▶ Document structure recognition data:
.....

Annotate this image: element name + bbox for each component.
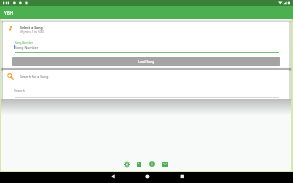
button[interactable]: About <box>149 161 155 167</box>
staticText: Song Number <box>15 41 34 45</box>
staticText: YBH <box>4 10 14 16</box>
staticText: Load Song <box>138 60 155 64</box>
button[interactable]: Load Song <box>12 57 280 66</box>
staticText: Search for a Song <box>20 74 49 79</box>
button[interactable]: Settings <box>124 161 130 167</box>
staticText: Song Number <box>15 45 39 50</box>
staticText: (Hymns 1 to 500) <box>20 30 45 34</box>
button[interactable]: Hymn book <box>136 161 142 167</box>
staticText: Search <box>14 88 25 93</box>
staticText: Select a Song <box>20 25 43 30</box>
button[interactable]: Email <box>162 161 168 167</box>
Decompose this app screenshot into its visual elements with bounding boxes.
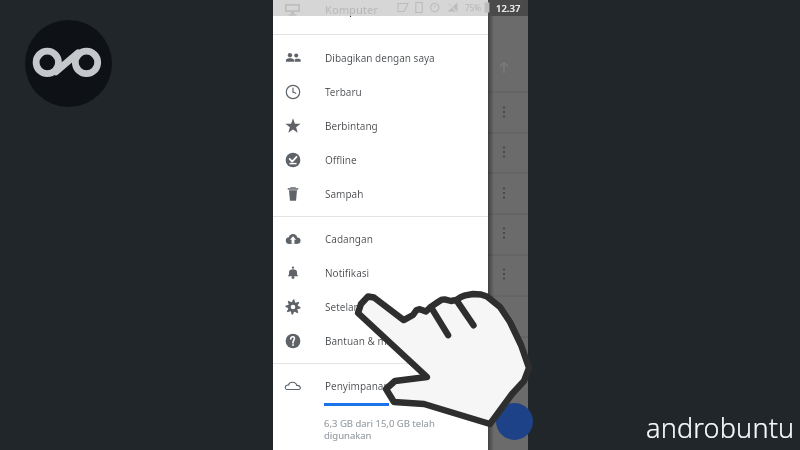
staticText: Terbaru — [325, 85, 362, 99]
button[interactable]: Offline — [273, 143, 488, 177]
staticText: Sampah — [325, 187, 364, 201]
button[interactable]: Bantuan & masukan — [273, 324, 488, 358]
button[interactable]: Setelan — [273, 290, 488, 324]
button[interactable]: Terbaru — [273, 75, 488, 109]
staticText: Notifikasi — [325, 266, 370, 280]
staticText: 12.37 — [496, 2, 521, 15]
button[interactable]: New — [496, 403, 533, 440]
staticText: 6,3 GB dari 15,0 GB telah digunakan — [324, 417, 468, 442]
staticText: Setelan — [325, 300, 360, 314]
button[interactable]: Dibagikan dengan saya — [273, 41, 488, 75]
button[interactable]: Penyimpanan — [273, 373, 488, 442]
staticText: Penyimpanan — [325, 379, 390, 393]
button[interactable]: Androbuntu logo — [25, 20, 112, 107]
staticText: Offline — [325, 153, 357, 167]
staticText: androbuntu — [646, 409, 795, 446]
button[interactable]: Cadangan — [273, 222, 488, 256]
staticText: Dibagikan dengan saya — [325, 51, 435, 65]
button[interactable]: Berbintang — [273, 109, 488, 143]
staticText: Bantuan & masukan — [325, 334, 421, 348]
button[interactable]: Notifikasi — [273, 256, 488, 290]
staticText: Komputer — [325, 2, 378, 17]
staticText: Cadangan — [325, 232, 373, 246]
staticText: Berbintang — [325, 119, 378, 133]
button[interactable]: Komputer — [273, 0, 488, 19]
staticText: 75% — [465, 2, 481, 13]
button[interactable]: Sampah — [273, 177, 488, 211]
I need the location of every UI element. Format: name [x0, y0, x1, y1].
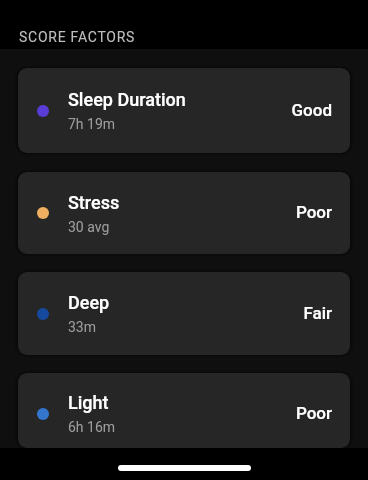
staticText: Fair	[303, 303, 332, 323]
button[interactable]: Light	[18, 373, 350, 448]
button[interactable]: Stress	[18, 172, 350, 254]
staticText: 7h 19m	[68, 116, 116, 132]
button[interactable]: Sleep Duration	[18, 68, 350, 153]
staticText: SCORE FACTORS	[19, 29, 136, 45]
button[interactable]: Deep	[18, 272, 350, 355]
staticText: Light	[68, 392, 109, 413]
staticText: Poor	[295, 403, 332, 423]
staticText: Sleep Duration	[68, 89, 186, 110]
staticText: Poor	[295, 202, 332, 222]
staticText: 6h 16m	[68, 419, 116, 435]
staticText: 30 avg	[68, 219, 110, 235]
staticText: Stress	[68, 192, 120, 213]
button[interactable]: Home	[118, 465, 251, 471]
staticText: Good	[291, 100, 332, 120]
staticText: 33m	[68, 319, 97, 335]
staticText: Deep	[68, 292, 110, 313]
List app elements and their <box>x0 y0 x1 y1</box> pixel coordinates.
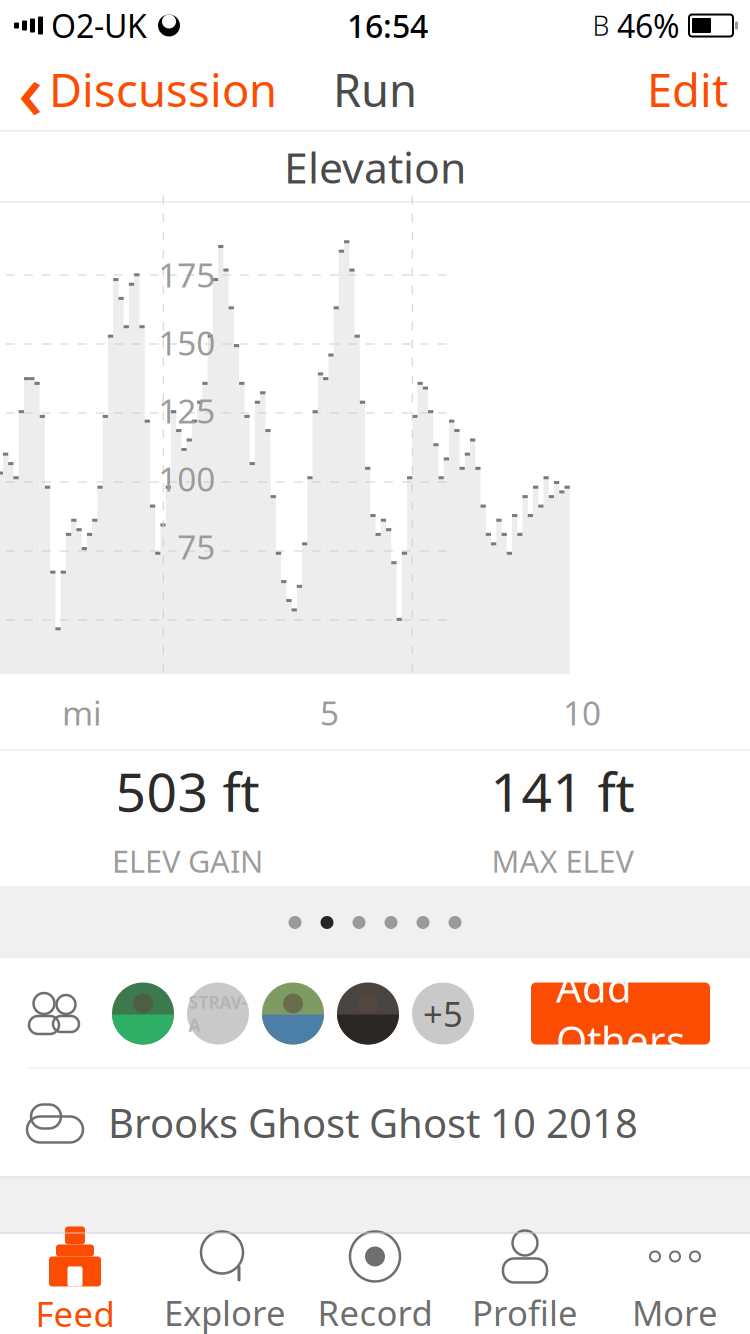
button[interactable]: Feed <box>0 1232 150 1330</box>
staticText: 125 <box>158 388 215 433</box>
staticText: More <box>632 1290 718 1334</box>
staticText: ELEV GAIN <box>112 840 263 881</box>
button[interactable]: More <box>600 1232 750 1330</box>
staticText: Edit <box>647 59 728 120</box>
button[interactable]: Record <box>300 1232 450 1330</box>
staticText: 10 <box>563 690 601 735</box>
staticText: MAX ELEV <box>492 840 634 881</box>
staticText: Add Others <box>556 960 685 1067</box>
button[interactable]: ‹ <box>0 32 277 147</box>
staticText: 100 <box>158 456 215 501</box>
staticText: 75 <box>177 524 215 569</box>
button[interactable]: Add Others <box>531 982 710 1044</box>
button[interactable]: Explore <box>150 1232 300 1330</box>
staticText: STRAVA <box>188 990 248 1036</box>
staticText: 5 <box>320 690 339 735</box>
staticText: Run <box>333 59 417 120</box>
button[interactable]: Edit <box>647 53 750 126</box>
staticText: Feed <box>36 1290 114 1334</box>
staticText: 503 ft <box>116 756 260 826</box>
staticText: 16:54 <box>347 4 428 47</box>
staticText: Elevation <box>284 139 466 195</box>
staticText: 46% <box>617 4 680 47</box>
staticText: ‹ <box>18 38 43 141</box>
staticText: B <box>592 8 610 43</box>
staticText: 141 ft <box>490 756 634 826</box>
staticText: +5 <box>423 990 463 1036</box>
staticText: Profile <box>472 1290 578 1334</box>
staticText: Brooks Ghost Ghost 10 2018 <box>108 1096 638 1149</box>
staticText: Explore <box>164 1290 286 1334</box>
staticText: 175 <box>158 252 215 297</box>
staticText: Discussion <box>49 59 277 120</box>
staticText: O2-UK <box>51 4 147 47</box>
staticText: 150 <box>158 320 215 365</box>
staticText: mi <box>62 690 102 735</box>
button[interactable]: Profile <box>450 1232 600 1330</box>
staticText: Record <box>318 1290 432 1334</box>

.....

▶ What the task requires: For every entry, return its exact wording and leave out any image.

▶ Exercise response:
Annotate this image: element name + bbox for each component.
button[interactable]: About <box>149 161 155 167</box>
staticText: Song Number <box>15 41 34 45</box>
staticText: YBH <box>4 10 14 16</box>
staticText: Load Song <box>138 60 155 64</box>
button[interactable]: Load Song <box>12 57 280 66</box>
staticText: Search for a Song <box>20 74 49 79</box>
button[interactable]: Settings <box>124 161 130 167</box>
staticText: Song Number <box>15 45 39 50</box>
staticText: (Hymns 1 to 500) <box>20 30 45 34</box>
button[interactable]: Hymn book <box>136 161 142 167</box>
staticText: Search <box>14 88 25 93</box>
staticText: Select a Song <box>20 25 43 30</box>
button[interactable]: Email <box>162 161 168 167</box>
Decompose this app screenshot into its visual elements with bounding boxes.
staticText: Terbaru — [325, 85, 362, 99]
button[interactable]: Offline — [273, 143, 488, 177]
staticText: Sampah — [325, 187, 364, 201]
button[interactable]: Bantuan & masukan — [273, 324, 488, 358]
button[interactable]: Setelan — [273, 290, 488, 324]
button[interactable]: Terbaru — [273, 75, 488, 109]
staticText: Notifikasi — [325, 266, 370, 280]
staticText: 12.37 — [496, 2, 521, 15]
button[interactable]: New — [496, 403, 533, 440]
staticText: 6,3 GB dari 15,0 GB telah digunakan — [324, 417, 468, 442]
staticText: Setelan — [325, 300, 360, 314]
button[interactable]: Dibagikan dengan saya — [273, 41, 488, 75]
button[interactable]: Penyimpanan — [273, 373, 488, 442]
staticText: Penyimpanan — [325, 379, 390, 393]
button[interactable]: Androbuntu logo — [25, 20, 112, 107]
staticText: Offline — [325, 153, 357, 167]
staticText: androbuntu — [646, 409, 795, 446]
button[interactable]: Cadangan — [273, 222, 488, 256]
staticText: Dibagikan dengan saya — [325, 51, 435, 65]
button[interactable]: Berbintang — [273, 109, 488, 143]
staticText: Bantuan & masukan — [325, 334, 421, 348]
button[interactable]: Notifikasi — [273, 256, 488, 290]
staticText: Komputer — [325, 2, 378, 17]
staticText: Cadangan — [325, 232, 373, 246]
staticText: Berbintang — [325, 119, 378, 133]
button[interactable]: Komputer — [273, 0, 488, 19]
staticText: 75% — [465, 2, 481, 13]
button[interactable]: Sampah — [273, 177, 488, 211]
I need the location of every UI element. Format: name [x0, y0, x1, y1].
staticText: Fair	[303, 303, 332, 323]
button[interactable]: Light	[18, 373, 350, 448]
button[interactable]: Stress	[18, 172, 350, 254]
staticText: 7h 19m	[68, 116, 116, 132]
button[interactable]: Sleep Duration	[18, 68, 350, 153]
staticText: SCORE FACTORS	[19, 29, 136, 45]
button[interactable]: Deep	[18, 272, 350, 355]
staticText: Light	[68, 392, 109, 413]
staticText: Poor	[295, 403, 332, 423]
staticText: Sleep Duration	[68, 89, 186, 110]
staticText: Poor	[295, 202, 332, 222]
staticText: 6h 16m	[68, 419, 116, 435]
staticText: 30 avg	[68, 219, 110, 235]
staticText: Stress	[68, 192, 120, 213]
button[interactable]: Home	[118, 465, 251, 471]
staticText: Good	[291, 100, 332, 120]
staticText: 33m	[68, 319, 97, 335]
staticText: Deep	[68, 292, 110, 313]
List app elements and their <box>x0 y0 x1 y1</box> pixel coordinates.
button[interactable]: Feed <box>0 1232 150 1330</box>
staticText: 125 <box>158 388 215 433</box>
staticText: More <box>632 1290 718 1334</box>
staticText: ELEV GAIN <box>112 840 263 881</box>
button[interactable]: More <box>600 1232 750 1330</box>
staticText: Edit <box>647 59 728 120</box>
button[interactable]: Record <box>300 1232 450 1330</box>
staticText: 10 <box>563 690 601 735</box>
staticText: MAX ELEV <box>492 840 634 881</box>
staticText: Add Others <box>556 960 685 1067</box>
button[interactable]: ‹ <box>0 32 277 147</box>
staticText: 100 <box>158 456 215 501</box>
staticText: 75 <box>177 524 215 569</box>
button[interactable]: Add Others <box>531 982 710 1044</box>
button[interactable]: Explore <box>150 1232 300 1330</box>
staticText: STRAVA <box>188 990 248 1036</box>
staticText: 5 <box>320 690 339 735</box>
staticText: Run <box>333 59 417 120</box>
button[interactable]: Edit <box>647 53 750 126</box>
staticText: Feed <box>36 1290 114 1334</box>
staticText: 503 ft <box>116 756 260 826</box>
staticText: 16:54 <box>347 4 428 47</box>
staticText: Elevation <box>284 139 466 195</box>
staticText: 46% <box>617 4 680 47</box>
staticText: ‹ <box>18 38 43 141</box>
staticText: B <box>592 8 610 43</box>
staticText: 141 ft <box>490 756 634 826</box>
staticText: +5 <box>423 990 463 1036</box>
staticText: Profile <box>472 1290 578 1334</box>
staticText: Brooks Ghost Ghost 10 2018 <box>108 1096 638 1149</box>
staticText: Explore <box>164 1290 286 1334</box>
staticText: 175 <box>158 252 215 297</box>
staticText: Discussion <box>49 59 277 120</box>
staticText: O2-UK <box>51 4 147 47</box>
staticText: 150 <box>158 320 215 365</box>
staticText: mi <box>62 690 102 735</box>
button[interactable]: Profile <box>450 1232 600 1330</box>
staticText: Record <box>318 1290 432 1334</box>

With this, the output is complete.